Wer blickt da schon durch? Den einen Tag läuft es gut, dann ist wieder Chaos. Gefühle sind ständig anders. Mal stark, mal kaum zu spüren. Meist normal, manchmal großartig, dann und wann quälend. Ab und zu sogar irre quälend. Die Bundespsychotherapeutenkammer (BPtK) hat für Jugendliche, die herausfinden wollen, was mit Ihnen los ist, eine eigene Homepage entwickelt (www.Gefuehle-fetzen.net), die ab dem 1. Dezember 2015 online ist.

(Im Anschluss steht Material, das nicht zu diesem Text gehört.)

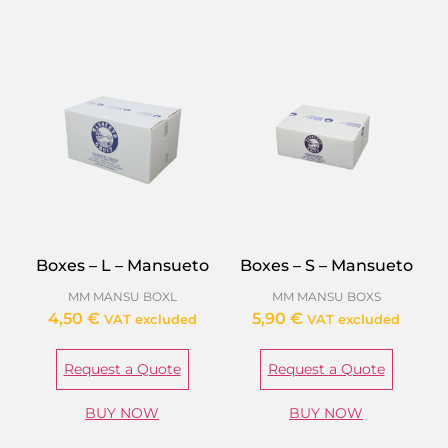
Boxes – L – Mansueto
Boxes – S – Mansueto
MM MANSU BOXL
MM MANSU BOXS
4,50
€
5,90
€
VAT excluded
VAT excluded
Request a Quote
Request a Quote
BUY NOW
BUY NOW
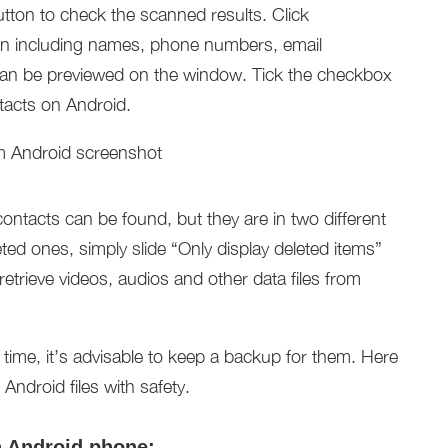
utton to check the scanned results. Click
tion including names, phone numbers, email
 can be previewed on the window. Tick the checkbox
ntacts on Android.
ontacts can be found, but they are in two different
eted ones, simply slide “Only display deleted items”
o retrieve videos, audios and other data files from
t time, it’s advisable to keep a backup for them. Here
ndroid files with safety.
h Android phone:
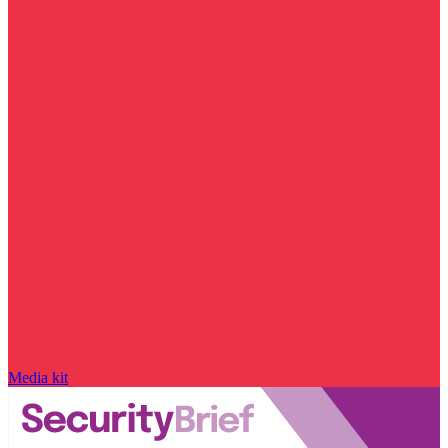
Media kit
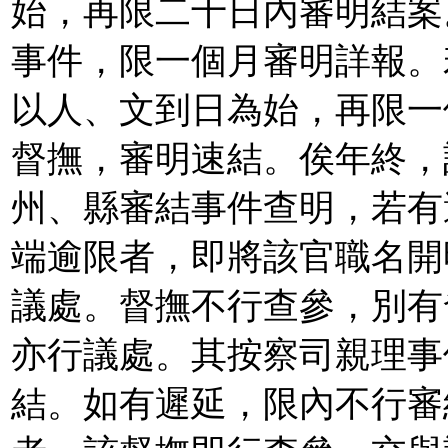
始，再限二十日內審明結案
事件，限一個月審明詳報。
以人、文到日為始，再限一
督撫，審明速結。俟年終，
州、縣審結事件查明，若有
端逾限者，即將該官職名開
議處。督撫不行查參，別有
亦行議處。其按察司親理事
結。如有遲延，限內不行審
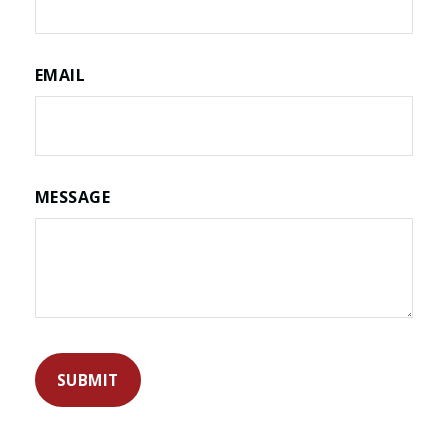
EMAIL
MESSAGE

Auf den Internetseiten beschreiben Jugendliche, wie es ihnen mit bestimmten Gefühlen geht. Gefühle gehören zum Leben und manchmal spielen sie verrückt. Nehmen einen völlig in Beschlag. Lassen einen an nichts anderes mehr denken. Man kann sie nicht wirklich steuern. Mit diesem Auf und Ab der Gefühle kommen die meisten ganz gut alleine klar. Ein Gespräch mit einem Freund oder einer Freundin oder auch den Eltern hilft oft schon und das Leben geht wieder seinen gewohnten Gang. Manchmal ist aber etwas anders. Etwas quält wochenlang. Eine Last drückt ständig auf die Schultern. Ein Klumpen im Bauch löst sich nicht auf. Eine Wut rumort und rumort. Eine Angst legt lahm. Oder alles ist wüst und leer. Die Gefühle sind weg. Alles ist wie taub. Bestimmte Gedanken lassen einen nicht mehr los. Immer und immer wieder das gleiche innere Desaster. Nicht zum Aushalten. Ein entsetzliches Durcheinander. Ein einziges Tohuwabohu. Keine Lösung in Sicht. Alles hoffnungslos. Dann könnte der Moment gekommen sein, sich Hilfe zu holen.

Ein Gespräch mit einem Psychotherapeuten oder einer Psychotherapeutin kann einem dabei helfen, das große Chaos zu sortieren. Wie man Rat und Hilfe findet, steht deshalb auch auf den Seiten. Vor allem aber will die BPtK klar machen: Gefühle, Konflikte und Spannungen sind normale Bestandteile des Lebens. Alle Menschen kennen das. Das Wichtigste ist, mit anderen darüber zu reden, wenn es mal wieder dicke kommt. Insbesondere dazu soll die Seite Mut machen.